What to produce → Search the records below for the word "وانت". Copy each line where it occurs.

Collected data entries
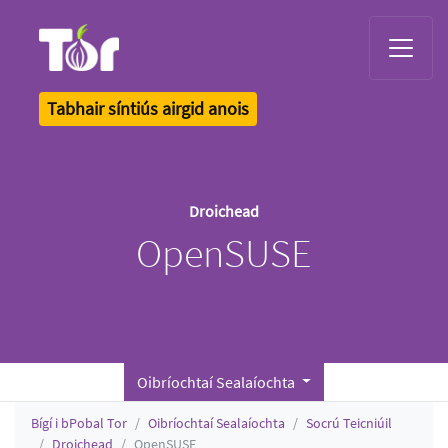
Tor Logo
Tabhair síntiús airgid anois
Droichead
OpenSUSE
Oibríochtaí Sealaíochta
Bígí i bPobal Tor
Oibríochtaí Sealaíochta
Socrú Teicniúil
Droichead
OpenSUSE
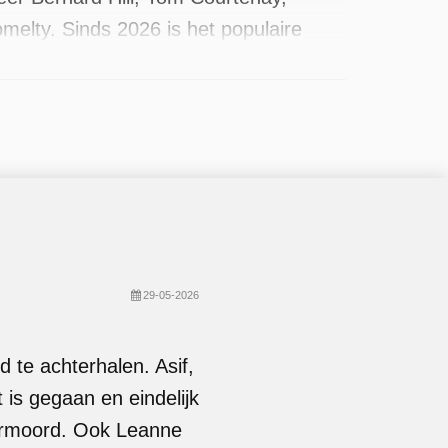
lty. Sinds 2026 is het populaire
st recente in mei 2026.
29-05-2026
 te achterhalen. Asif,
t is gegaan en eindelijk
vermoord. Ook Leanne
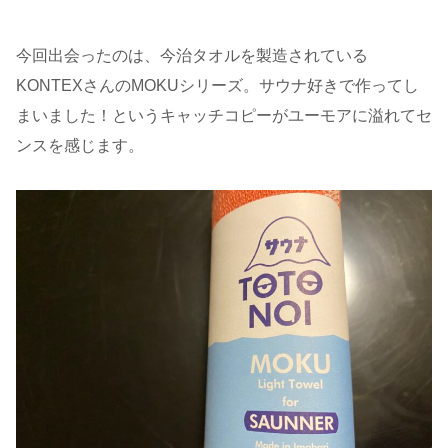
今回出会ったのは、今治タオルを製造されている
KONTEXさんのMOKUシリーズ。サウナ好きで作ってし
まいました！というキャッチコピーがユーモアに溢れてセ
ンスを感じます。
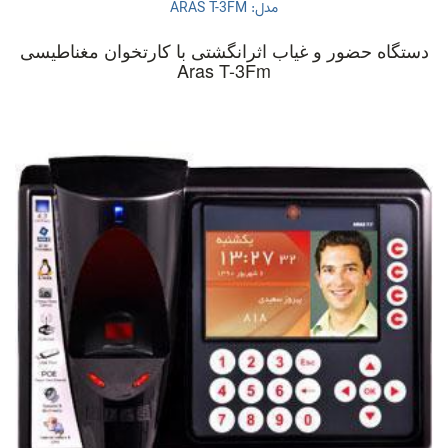
مدل: ARAS T-3FM
دستگاه حضور و غیاب اثرانگشتی با کارتخوان مغناطیسی
Aras T-3Fm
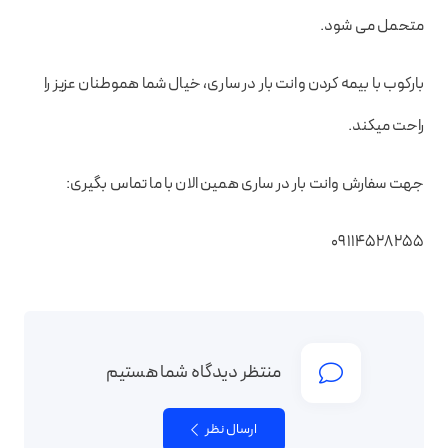
متحمل می شود.
بارکوب با بیمه کردن وانت بار در ساری، خیال شما هموطنان عزیز را
راحت میکند.
جهت سفارش وانت بار در ساری همین الان با ما تماس بگیری:
09114528255
منتظر دیدگاه شما هستیم
ارسال نظر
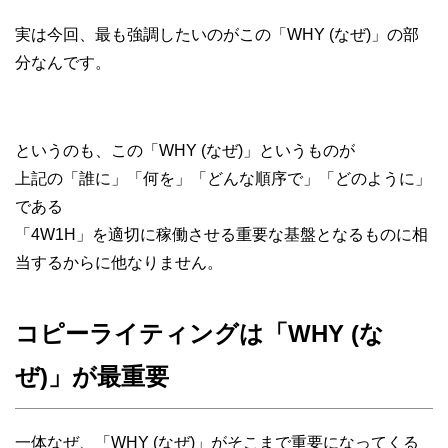
実は今回、最も強調したいのがこの「WHY (なぜ)」の部
分なんです。
というのも、この「WHY (なぜ)」というものが
上記の「誰に」「何を」「どんな順序で」「どのように」
である
「4W1H」を適切に稼働させる重要な基盤となるものに相
当するからに他なりません。
コピーライティングは「WHY (な
ぜ)」が最重要
一体なぜ、「WHY (なぜ)」がそこまで重要になってくる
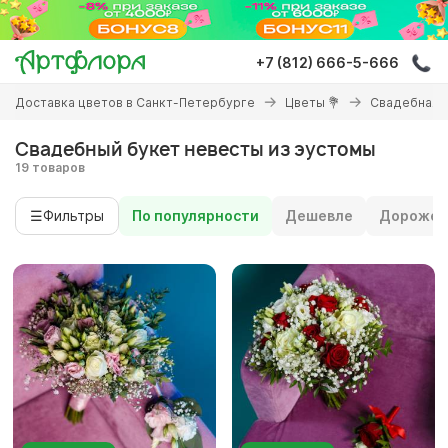
Перейти
к
основному
+7 (812) 666-5-666
содержанию
Вы
Доставка цветов в Санкт-Петербурге
Цветы 💐
Свадебная 
здесь
Свадебный букет невесты из эустомы
19 товаров
☰
Фильтры
По популярности
Дешевле
Дороже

Solution below →
بارکوب با بیمه کردن وانت بار در ساری، خیال شما هموطنان عزیز را
جهت سفارش وانت بار در ساری همین الان با ما تماس بگیری:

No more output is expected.